Showing posts with label Sageuk. Show all posts
Showing posts with label Sageuk. Show all posts

Thursday, January 3, 2013

Drama Review: Jewel in the Palace (2003)



Grade: A

Category
Girl-centered historical drama

What it’s about
A brilliant, hardworking young woman grows up while navigating the dangerous political waters of the palace, first in the kitchen and then as a physician lady working in the pharmacy.

Thursday, November 1, 2012

Drama Review: Arang and the Magistrate (2012)




Grade: A-

Category
Supernatural fusion sageuk

What it’s about
In the Joseon era, a memory-less ghost and wayward young nobleman cope with a host of supernatural beings while working together to solve the mysteries that are key in each of their lives.

First impression
Bright, beautiful, and crisply written, Arang and the Magistrate might just be the sageuk I’ve been dreaming of—one that’s serious without being boring, and lighthearted without being stupid. Let’s see how long the charm of its pretty sets and prettier cast will last.

Final verdict
I’ve been burned by fusion sageuks a lot more than I’ve been satisfied by them.

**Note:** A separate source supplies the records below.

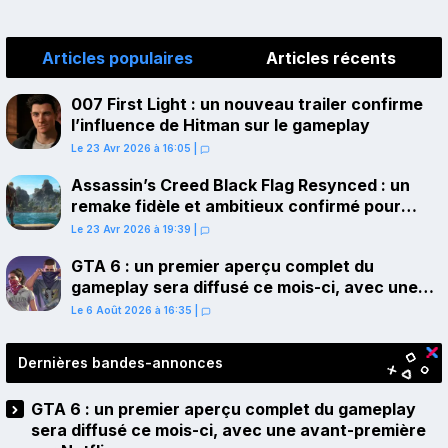
Articles populaires
Articles récents
007 First Light : un nouveau trailer confirme
l’influence de Hitman sur le gameplay
Le 23 Avr 2026 à 16:05
|
Assassin’s Creed Black Flag Resynced : un
remake fidèle et ambitieux confirmé pour
juillet sur PS5
Le 23 Avr 2026 à 19:39
|
GTA 6 : un premier aperçu complet du
gameplay sera diffusé ce mois-ci, avec une
avant-première sur Netflix
Le 6 Août 2026 à 16:35
|
Dernières bandes-annonces
GTA 6 : un premier aperçu complet du gameplay
sera diffusé ce mois-ci, avec une avant-première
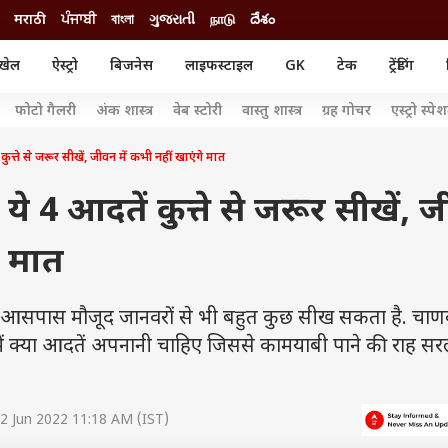
मराठी
ਪੰਜਾਬੀ
বাংলা
ગુજરાતી
நாடு
దేశం
खेल
ऐस्ट्रो
बिजनेस
लाइफस्टाइल
GK
टेक
ट्रेंडिंग
ंजन
ऑटो
खेल
फोटो गैलरी
अंक शास्त्र
वेब स्टोरी
वास्तु शास्त्र
ग्रह गोचर
एस्ट्रो स्पे
ुड
कार
क्रिकेट
री सिनेमा
टेक्नोलॉजी
शिक्षा
े से जरूर सीखें, जीवन में कभी नहीं खाएंगे मात
ल सिनेमा
मोबाइल
रिजल्ट
्रिटीज
चैटजीपीटी
नौकरी
 4 आदतें कुत्ते से जरूर सीखें, 
ी
गैजेट
वेब स्टोरीज
े मात
यूटिलिटी न्यूज़
कल्चर
फैक्ट चेक
ो आसपास मौजूद जानवरों से भी बहुत कुछ सीख सकता है. चाण
 में क्या आदतें अपनानी चाहिए जिससे कामयाबी पाने की राह सर
2 Jun 2022 11:18 AM (IST)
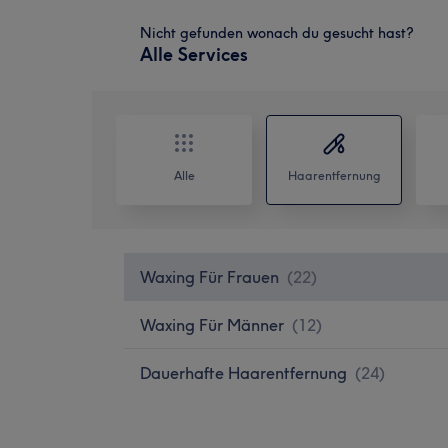
Nicht gefunden wonach du gesucht hast?
Alle Services
Alle
Haarentfernung
Waxing Für Frauen
(
22
)
Waxing Für Männer
(
12
)
Dauerhafte Haarentfernung
(
24
)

For every carnival of delights like Sungkyunkwan Scandal, there seem to be a football stadium’s worth of over-the-top train wrecks. Two of these duds almost convinced me to give up on the genre altogether: the shallow still-life that was The Moon that Embraces the Sun, and the low-rent Iljimae, a drama characterized by cartoony characters doing cartoony things, like occasionally bursting into fits of Hong-Kong style violence.

And then there’s Arang and the Magistrate, a gorgeous, lavishly imagined piece of worldbuilding with only one major flaw: it slightly overstays its welcome. Had this show been compressed into 16 episodes, it would have benefited from jettisoning some useless characters and repetitive plot twists. But Arang still has a lot to offer—it’s a charming love story, a spooky murder mystery, and a silly comedy all rolled into one. Its expansive world ranges from the gates of Hell to the misty flowerbeds of Heaven, and everywhere in between.

Most impressive is the show’s ability to balance the emotional heft of traditional sageuks and the cheerful impossibilities of the fusion genre. It manages tonal shift after tonal shift with aplomb, somehow making flower-growing goats, death angels, killer fairies, and earth-bound courtly intrigues all coexist in one diverting world.


As far as I’m concerned, the story’s one real weak spot is its development of the character of Arang. As the series progressed, the plot’s focus moved away from Arang to the male lead. In the meanwhile, she changed from the spunky, take-no-prisoners ghost of the first few episodes to a passive MacGuffin with little to offer as a human being. Even at her most sketchily drawn, though, Arang’s emotions ring true, in spite of the fantastical improbability of the things that inspire them.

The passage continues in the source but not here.